EXERCISE GOAL
For every line in the data below that contains "Geschichte", copy the line.

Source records
· · · · ·
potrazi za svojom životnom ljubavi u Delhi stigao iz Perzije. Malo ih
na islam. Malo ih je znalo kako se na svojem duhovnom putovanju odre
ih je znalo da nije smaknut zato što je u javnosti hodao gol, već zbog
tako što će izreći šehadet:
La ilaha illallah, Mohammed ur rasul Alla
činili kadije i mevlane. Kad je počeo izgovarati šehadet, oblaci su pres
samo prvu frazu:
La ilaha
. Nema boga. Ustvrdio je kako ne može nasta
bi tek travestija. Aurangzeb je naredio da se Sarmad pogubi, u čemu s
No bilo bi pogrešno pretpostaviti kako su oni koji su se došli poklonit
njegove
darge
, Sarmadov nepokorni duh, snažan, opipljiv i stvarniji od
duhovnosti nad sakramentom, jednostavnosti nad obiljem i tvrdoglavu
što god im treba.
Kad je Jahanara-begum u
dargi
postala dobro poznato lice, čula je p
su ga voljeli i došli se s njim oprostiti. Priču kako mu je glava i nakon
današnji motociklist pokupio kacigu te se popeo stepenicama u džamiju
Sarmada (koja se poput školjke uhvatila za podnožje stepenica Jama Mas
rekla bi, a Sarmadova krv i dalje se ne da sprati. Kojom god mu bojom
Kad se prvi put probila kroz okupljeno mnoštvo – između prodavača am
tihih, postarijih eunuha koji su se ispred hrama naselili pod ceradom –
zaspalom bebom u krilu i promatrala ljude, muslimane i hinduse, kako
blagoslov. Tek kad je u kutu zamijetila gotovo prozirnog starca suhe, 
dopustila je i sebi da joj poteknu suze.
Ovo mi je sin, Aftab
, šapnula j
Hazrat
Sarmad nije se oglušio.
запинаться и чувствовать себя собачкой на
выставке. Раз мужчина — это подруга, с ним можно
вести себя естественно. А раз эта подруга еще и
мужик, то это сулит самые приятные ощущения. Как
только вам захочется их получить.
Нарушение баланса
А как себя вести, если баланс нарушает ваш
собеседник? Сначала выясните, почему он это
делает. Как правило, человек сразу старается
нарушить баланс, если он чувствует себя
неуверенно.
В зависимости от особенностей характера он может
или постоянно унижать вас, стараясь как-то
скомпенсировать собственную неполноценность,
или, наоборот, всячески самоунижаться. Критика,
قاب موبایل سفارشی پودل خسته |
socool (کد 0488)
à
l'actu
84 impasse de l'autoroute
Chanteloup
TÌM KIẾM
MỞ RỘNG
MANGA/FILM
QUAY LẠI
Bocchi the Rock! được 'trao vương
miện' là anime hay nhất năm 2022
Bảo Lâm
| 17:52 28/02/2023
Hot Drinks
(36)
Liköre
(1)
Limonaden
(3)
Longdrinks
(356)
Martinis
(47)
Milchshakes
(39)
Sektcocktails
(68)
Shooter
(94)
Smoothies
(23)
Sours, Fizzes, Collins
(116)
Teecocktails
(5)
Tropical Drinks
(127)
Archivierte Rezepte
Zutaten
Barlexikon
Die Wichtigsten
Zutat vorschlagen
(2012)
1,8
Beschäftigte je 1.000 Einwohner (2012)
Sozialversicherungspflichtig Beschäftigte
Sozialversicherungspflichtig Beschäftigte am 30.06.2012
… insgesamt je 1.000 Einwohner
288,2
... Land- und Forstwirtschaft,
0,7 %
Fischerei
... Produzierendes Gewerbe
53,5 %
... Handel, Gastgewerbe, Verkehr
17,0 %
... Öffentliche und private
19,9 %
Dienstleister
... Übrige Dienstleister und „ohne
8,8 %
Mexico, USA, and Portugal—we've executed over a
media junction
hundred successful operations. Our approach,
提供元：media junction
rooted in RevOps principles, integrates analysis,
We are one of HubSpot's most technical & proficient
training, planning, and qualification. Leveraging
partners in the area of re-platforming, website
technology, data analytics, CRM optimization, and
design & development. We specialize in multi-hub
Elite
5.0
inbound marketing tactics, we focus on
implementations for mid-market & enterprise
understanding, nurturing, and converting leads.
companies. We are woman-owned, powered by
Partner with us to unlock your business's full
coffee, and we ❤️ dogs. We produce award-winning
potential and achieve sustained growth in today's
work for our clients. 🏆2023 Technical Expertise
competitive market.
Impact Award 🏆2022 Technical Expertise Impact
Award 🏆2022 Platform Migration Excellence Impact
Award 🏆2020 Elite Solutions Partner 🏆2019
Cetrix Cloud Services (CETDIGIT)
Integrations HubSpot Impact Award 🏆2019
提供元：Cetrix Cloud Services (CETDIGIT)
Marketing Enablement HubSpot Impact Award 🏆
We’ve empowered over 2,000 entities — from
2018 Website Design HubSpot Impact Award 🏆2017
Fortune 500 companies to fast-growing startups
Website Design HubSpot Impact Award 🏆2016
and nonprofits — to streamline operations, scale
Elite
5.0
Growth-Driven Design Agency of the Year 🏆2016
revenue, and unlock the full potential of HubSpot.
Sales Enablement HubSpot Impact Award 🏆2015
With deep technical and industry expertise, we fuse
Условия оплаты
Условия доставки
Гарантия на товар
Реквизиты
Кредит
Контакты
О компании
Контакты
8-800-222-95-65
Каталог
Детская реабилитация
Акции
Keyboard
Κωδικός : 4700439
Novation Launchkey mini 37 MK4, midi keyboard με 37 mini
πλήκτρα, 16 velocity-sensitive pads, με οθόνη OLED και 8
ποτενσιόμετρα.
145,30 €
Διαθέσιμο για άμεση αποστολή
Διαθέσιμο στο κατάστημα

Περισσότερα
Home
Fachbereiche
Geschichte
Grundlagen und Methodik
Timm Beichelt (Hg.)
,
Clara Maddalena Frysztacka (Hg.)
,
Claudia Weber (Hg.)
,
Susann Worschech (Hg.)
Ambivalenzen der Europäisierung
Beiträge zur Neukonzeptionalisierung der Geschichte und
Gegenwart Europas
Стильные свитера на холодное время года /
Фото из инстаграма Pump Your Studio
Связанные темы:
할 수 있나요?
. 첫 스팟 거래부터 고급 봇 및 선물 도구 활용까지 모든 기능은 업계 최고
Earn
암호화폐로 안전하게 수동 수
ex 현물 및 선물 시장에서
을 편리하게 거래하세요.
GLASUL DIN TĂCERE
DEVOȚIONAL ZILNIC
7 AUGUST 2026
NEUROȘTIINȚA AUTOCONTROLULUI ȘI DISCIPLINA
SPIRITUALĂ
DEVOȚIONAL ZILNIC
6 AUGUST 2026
· · · · ·
TASK RESULT
Geschichte
Beiträge zur Neukonzeptionalisierung der Geschichte und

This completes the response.